Within its confines, a massive cross and an 11-story tower loom over a statue of a knight in armor. Bell towers and domes rise from fields of sugar cane. Women in Renaissance garb parade through the streets, chanting prayers.
This is New Jerusalem, the largest and longest surviving of a string of traditionalist Catholic colonies that have sprung up around the world. Here, soccer balls and alcohol are forbidden, women are required to wear headscarves, and many people believe the end of the world is just around the corner.
Now, 35 years after its founding, some residents are worried that New Jersualem's future is in danger.
The Mexican government has broken a long tradition of leaving the town alone, having recently set up a public school and sent in riot police to protect dissidents.
The deaths of the sect's two spiritual leaders this year have left followers divided and confused.
And, perhaps most worrisome, the population has dropped from 8,000 to 3,000, and is rapidly aging.
"I came here when there were 10 houses," says Miguel Chavez Barrera, a former church leader who lost his position in a 2006 purge. "Now, to see it come to this. ... It's enough to drive you crazy."
New Jerusalem is the biggest of the Catholic "holy communities" that were created in the backlash against the Vatican II reforms of the 1960s, says Miguel Leatham, an anthropologist at Texas Christian University who is writing a book about the group.
He says other similar communities exist in Japan, Australia and in the United States in St.
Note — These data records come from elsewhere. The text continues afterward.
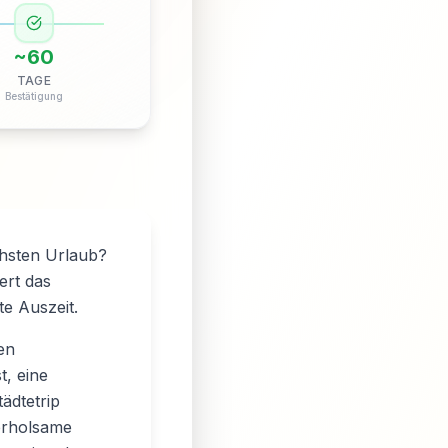
~
60
TAGE
Bestätigung
hsten Urlaub?
ert das
e Auszeit.
en
t, eine
ädtetrip
erholsame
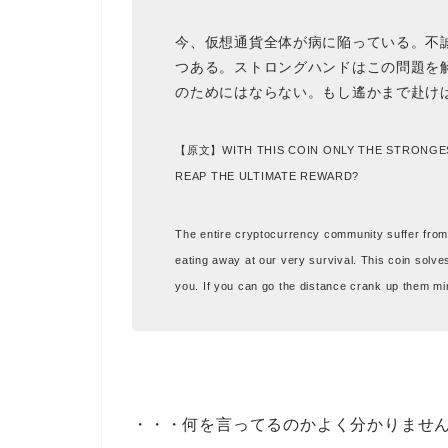
今、仮想通貨全体が病に陥っている。不
つある。ストロングハンドはこの問題を
のためにはならない。もし遙かまで赴け
【原文】
WITH THIS COIN ONLY THE STRONGE
REAP THE ULTIMATE REWARD?
The entire cryptocurrency community suffer from on
eating away at our very survival. This coin solves
you. If you can go the distance crank up them mi
・・・何を言ってるのかよく分かりませ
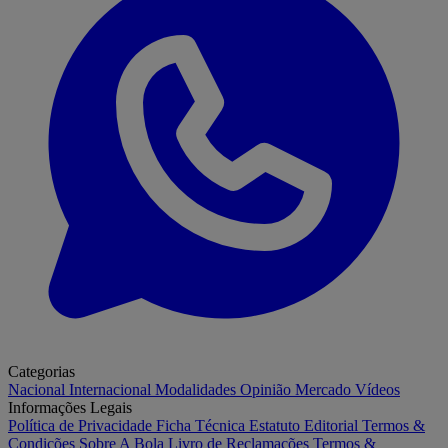
Categorias
Nacional
Internacional
Modalidades
Opinião
Mercado
Vídeos
Informações Legais
Política de Privacidade
Ficha Técnica
Estatuto Editorial
Termos &
Condições
Sobre A Bola
Livro de Reclamações
Termos &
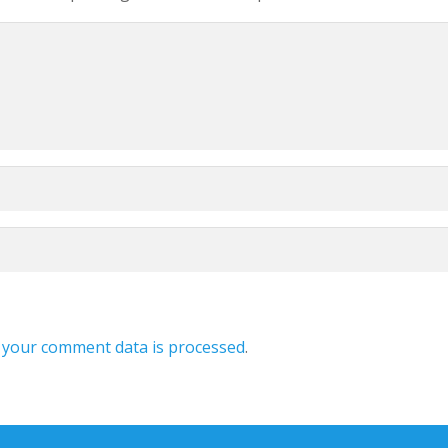
your comment data is processed
.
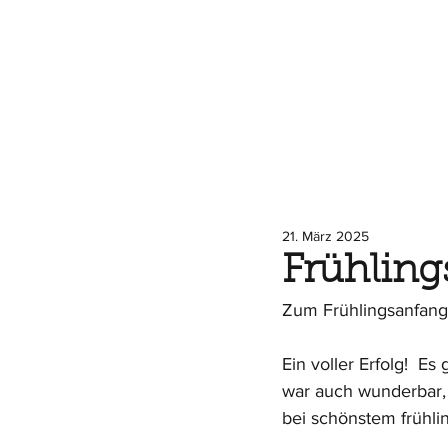
21. März 2025
Frühling
Zum Frühlingsanfang o
Ein voller Erfolg!  E
war auch wunderbar,
bei schönstem frühli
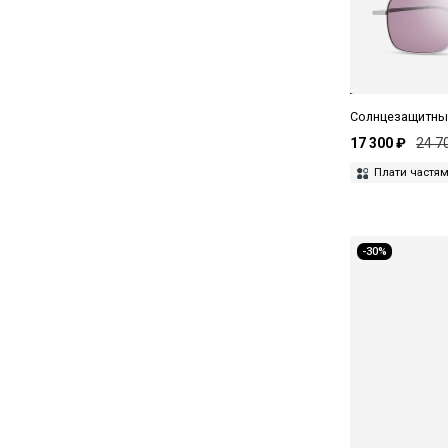
Dunhill
Duvetica
EENK
Eera
Солнцезащитные
17 300 ₽
24 7
Elie Saab
Плати частя
Emporio Armani
EMU Australia
-30%
Erika Cavallini
Etro
Etudes Studio
F2
Faith Connexion
Fendi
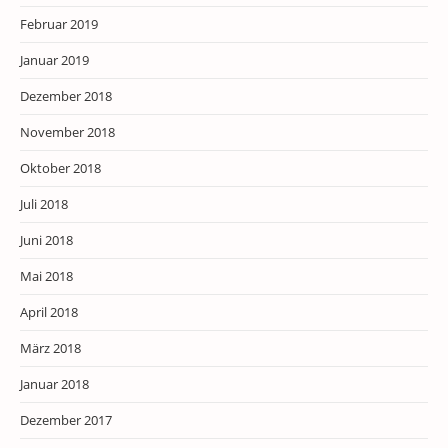
Februar 2019
Januar 2019
Dezember 2018
November 2018
Oktober 2018
Juli 2018
Juni 2018
Mai 2018
April 2018
März 2018
Januar 2018
Dezember 2017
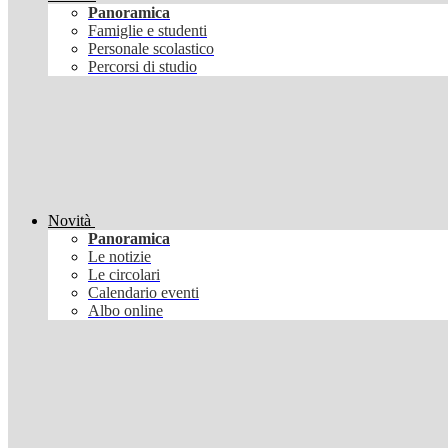
Panoramica
Famiglie e studenti
Personale scolastico
Percorsi di studio
Novità
Panoramica
Le notizie
Le circolari
Calendario eventi
Albo online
Marys, Kan.
Visions of Virgin Mary
The reforms - which allowed Mass in languages other than Latin and urged more tolerance toward non-Catholics, among other changes - were opposed by many priests including Nabor Cardenas, New Jerusalem's founder. He urged his followers to create the town after a local woman, Gabina Sanchez Romero, said she saw the Virgin Mary warning that the Catholic Church had gone astray and the world would be destroyed before 2000.
Cardenas appointed himself archbishop, adopted the nickname "Papa Nabor" and presided over Masses in Latin wearing a papal hat and robe. New Jerusalem preached chastity, discouraged new marriages and advised against having children.
The Catholic Church rejected the sect and stripped Cardenas of his priesthood. But the story about the Virgin Mary found an eager audience. On weekends, thousands of pilgrims arrived by the busload to visit the town's shrine, drop money in donation boxes and shop.
Many visitors decided to stay - among them Americans from Fort Collins, Colo., and others from a traditionalist sect in New York City.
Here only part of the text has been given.